The Bush administration and congressional leaders are hard at work planning the next version of the bill.

Will it contain provisions re-regulating banks and investment firms?

Will it allow people facing foreclosure to retain their homes?

Will it provide appropriate punishment to firms and CEOs who caused this mess with their greed and risky bets against homeowners (instead of rewarding them)?

If Congress would draft a bill that provided benefits and protections to taxpayers, protest would likely melt and Wall Street could recover in a sane, rational manner.

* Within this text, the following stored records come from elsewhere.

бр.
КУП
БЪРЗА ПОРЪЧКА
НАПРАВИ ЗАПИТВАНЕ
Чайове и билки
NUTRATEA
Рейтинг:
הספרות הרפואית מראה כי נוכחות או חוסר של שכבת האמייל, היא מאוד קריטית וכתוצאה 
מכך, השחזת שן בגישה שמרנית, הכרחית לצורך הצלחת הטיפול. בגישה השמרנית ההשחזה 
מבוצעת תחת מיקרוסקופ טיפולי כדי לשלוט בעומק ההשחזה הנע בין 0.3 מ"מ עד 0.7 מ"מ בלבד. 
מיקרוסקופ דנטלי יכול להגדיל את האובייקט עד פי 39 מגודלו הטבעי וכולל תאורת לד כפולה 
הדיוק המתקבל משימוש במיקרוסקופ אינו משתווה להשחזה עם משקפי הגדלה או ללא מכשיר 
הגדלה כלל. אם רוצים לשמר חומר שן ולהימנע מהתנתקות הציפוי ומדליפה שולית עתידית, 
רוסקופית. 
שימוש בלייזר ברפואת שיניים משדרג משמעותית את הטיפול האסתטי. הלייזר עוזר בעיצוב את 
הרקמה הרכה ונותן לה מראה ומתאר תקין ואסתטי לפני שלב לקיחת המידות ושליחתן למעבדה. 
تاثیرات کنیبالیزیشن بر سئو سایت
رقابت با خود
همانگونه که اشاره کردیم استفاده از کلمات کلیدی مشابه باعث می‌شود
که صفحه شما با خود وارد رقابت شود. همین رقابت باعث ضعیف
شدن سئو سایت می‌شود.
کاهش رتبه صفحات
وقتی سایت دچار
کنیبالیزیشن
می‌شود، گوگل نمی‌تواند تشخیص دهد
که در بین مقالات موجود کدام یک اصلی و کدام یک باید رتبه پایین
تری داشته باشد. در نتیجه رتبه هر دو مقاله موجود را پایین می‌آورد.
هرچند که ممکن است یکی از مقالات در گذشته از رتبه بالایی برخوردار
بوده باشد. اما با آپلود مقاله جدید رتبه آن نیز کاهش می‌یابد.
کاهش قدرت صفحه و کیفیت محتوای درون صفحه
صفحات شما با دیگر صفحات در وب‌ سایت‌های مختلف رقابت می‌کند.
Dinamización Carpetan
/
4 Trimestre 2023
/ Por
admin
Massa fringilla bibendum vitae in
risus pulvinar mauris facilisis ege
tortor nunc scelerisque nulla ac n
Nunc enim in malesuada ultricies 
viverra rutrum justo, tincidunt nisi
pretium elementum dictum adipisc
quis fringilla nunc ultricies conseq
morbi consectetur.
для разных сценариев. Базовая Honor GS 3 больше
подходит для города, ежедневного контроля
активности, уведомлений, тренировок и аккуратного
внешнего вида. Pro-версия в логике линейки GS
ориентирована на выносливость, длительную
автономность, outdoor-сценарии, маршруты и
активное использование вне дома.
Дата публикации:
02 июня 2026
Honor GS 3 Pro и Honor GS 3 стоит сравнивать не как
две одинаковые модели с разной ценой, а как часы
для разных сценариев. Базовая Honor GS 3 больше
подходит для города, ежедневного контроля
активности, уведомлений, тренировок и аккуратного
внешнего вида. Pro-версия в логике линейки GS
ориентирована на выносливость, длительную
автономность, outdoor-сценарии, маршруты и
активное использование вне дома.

To support the current bailout process is a form of insanity without re-regulation and protections. IMHO and apparently many, many others.

It’s business as usual between Wall Street and Congress, by the way. In closing, here’s an interesting corollary:

Finance Sector Gave 51 Percent More to House Bailout Backers

The Center for Responsive Politics is reporting members of the House of Representatives who supported bailing out the financial sector have received 51 percent more in campaign contributions from the finance, insurance and real estate sector in their congressional careers than those who opposed the emergency legislation. [Democracy Now, 9/30/2008]

In effect, Wall Street is trying to bribe its way to a bailout. No need to pay now, they’ve been paying all along (and will, of course, continue to fund their supporters in government).